Jeune artiste talentueux, élève du Conservatoire de Brest, celui qui se qualifiait lui-même " d'enfant supranaturel de Charles Trenet et de Bob Dylan " disparut tragiquement dans un accident de voiture, à l'aube de ses trente cinq ans. Si son répertoire, écolo et fleur au fusil, fut parfois jugé mièvre ou trop tendre, il laisse derrière lui de grands titres de la chanson, comme Ma petite fille de rêve, Ile, ou Ma Bretagne quand elle pleut. Un chanteur généreux et fragile, qui malgré son départ prématuré, a acquis un public fidèle et nombreux.

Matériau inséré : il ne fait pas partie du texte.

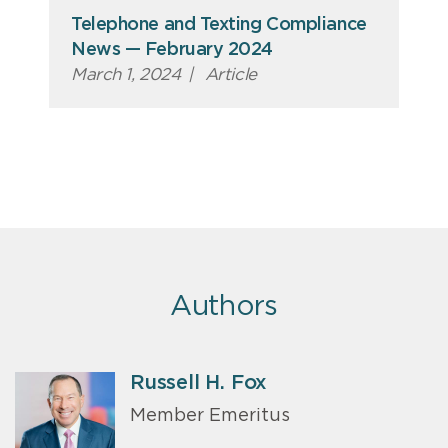
Telephone and Texting Compliance
News — February 2024
March 1, 2024
|
Article
Authors
Russell H. Fox
Member Emeritus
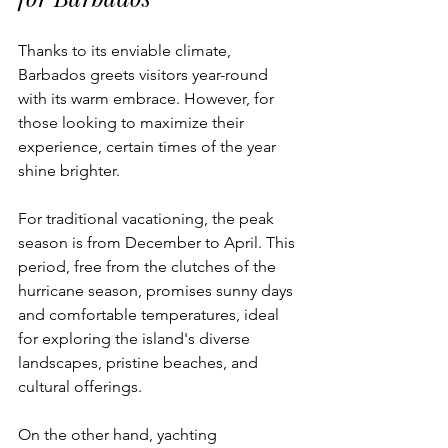
Thanks to its enviable climate, 
Barbados greets visitors year-round 
with its warm embrace. However, for 
those looking to maximize their 
experience, certain times of the year 
shine brighter. 
For traditional vacationing, the peak 
season is from December to April. This 
period, free from the clutches of the 
hurricane season, promises sunny days 
and comfortable temperatures, ideal 
for exploring the island's diverse 
landscapes, pristine beaches, and 
cultural offerings.
On the other hand, yachting 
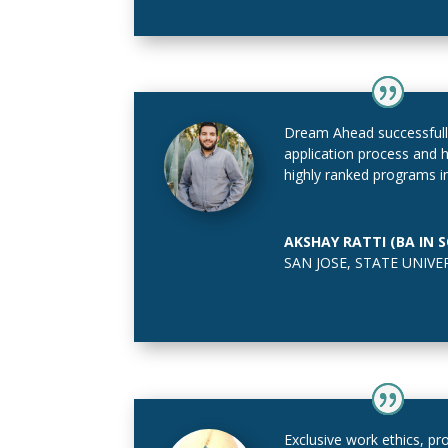
Dream Ahead successfull
application process and
highly ranked programs in
AKSHAY RATTI (BA IN 
SAN JOSE, STATE UNIVE
Exclusive work ethics, pro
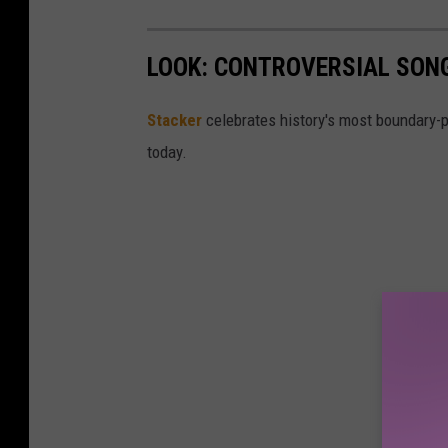
a
g
LOOK: CONTROVERSIAL SON
e
Stacker
celebrates history's most boundary-
today.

Ma Bretagne quand elle pleut

Né à Morlaix, Finistère, le 20 septembre 1946, Jean-Michel Caradec passe sa jeunesse à Locquenolé, puis à Brest, avec ses parents. Issu d'une culture bretonne et d'une éducation solide (son père est marin, sa mère institutrice), il obtient un premier prix au Conservatoire de Brest, où il se distingue à la flûte traversière. Parallèlement, muni de sa guitare, offerte à seize ans par sa grande sœur, il fait le tour de sa Bretagne, s'essayent sur scène avec ses premières compositions. Sa passion de la musique ne l'empêche pas d'être un élève émérite : Bac Philo, Lycée Henri IV à Paris,… et projet de Normale Sup !

Mai 68

Mais son ambition professionnelle s'arrête sur les pavés de Mai 68. Le vent de révolte qui souffle sur la jeunesse française emporte Jean-Michel à Brest. Fini Normale Sup, il sera chanteur. Tout va alors très vite. Dès 1969, Jean-Michel signe son premier contrat chez Polydor puis enregistre plusieurs 45 tours. En 1972, il sort son premier album, mais c'est deux ans plus tard que Caradec connaît le succès avec Ma petite fille de rêve.

Une notoriété méritée

Ce premier titre va imposer au public un jeune chanteur complet (il écrit et compose lui-même), généreux et discret. Sans tomber dans le star-system, Jean-Michel se produit à l'Olympia dès 1976, et tourne avec Le Forestier, Brassens ou Serge Lama, grands artistes desquels il assure la première partie. Altruiste, il n'hésite pas non plus à encourager un autre chanteur débutant, un certain Didier Barbelivien, et à lui mettre le pied à l'étrier. Ce dernier est aujourd'hui un des plus grands auteurs de la chanson contemporaine. De même, Francis Cabrel reconnaîtra, à ses débuts, avoir été beaucoup influencé par le style de Caradec. On retrouve en effet chez le chanteur de Petite Marie, de La dame de Haute-Savoie ou de Je l'aime à mourir, la même candeur romantique et les mêmes préoccupations (écologie, famille, amour, rejet de l'argent et de la société mercantile,…).

Un artiste polyvalent

Malgré une production discographique intense, Jean-Michel trouve encore le temps de s'occuper de lui, de sa famille (il a une fille et un fils), et de ses amis. Entre une partie de pêche avec son père et un match de foot, il endosse la veste du producteur grâce à sa maison d'éditions Madeline Songs. Cependant, et ce malgré quelques succès indéniables (Ile, La ballade de Mc Donald, Portsall,…), le public n'apprécie pas le chanteur à sa juste valeur. On voit trop en lui un artiste léger, mièvre, sans considérer la véritable poésie de ses textes ni la qualité de ses compostions riches et originales.

Un destin brisé

Il faut malheureusement attendre sa mort, en 1981 (deux mois avant Brassens !), pour que le nom de Jean-Michel Caradec soit enfin associé aux grands noms de la chanson française. Ce 29 juillet 1981, alors que Jean-Michel rejoint la tournée France Inter à Tours, sa voiture s'encastre sous un camion aux alentours de Rambouillet. Le chanteur sera enterré au cimetière de Recouvrance à Brest. La chanson perd prématurément un grand artiste, sensible et intelligent, fidèle à ses convictions : nature, humanisme, poésie, liberté, des idéaux forts que l'on retrouve dans les huit albums qu'il nous a légués.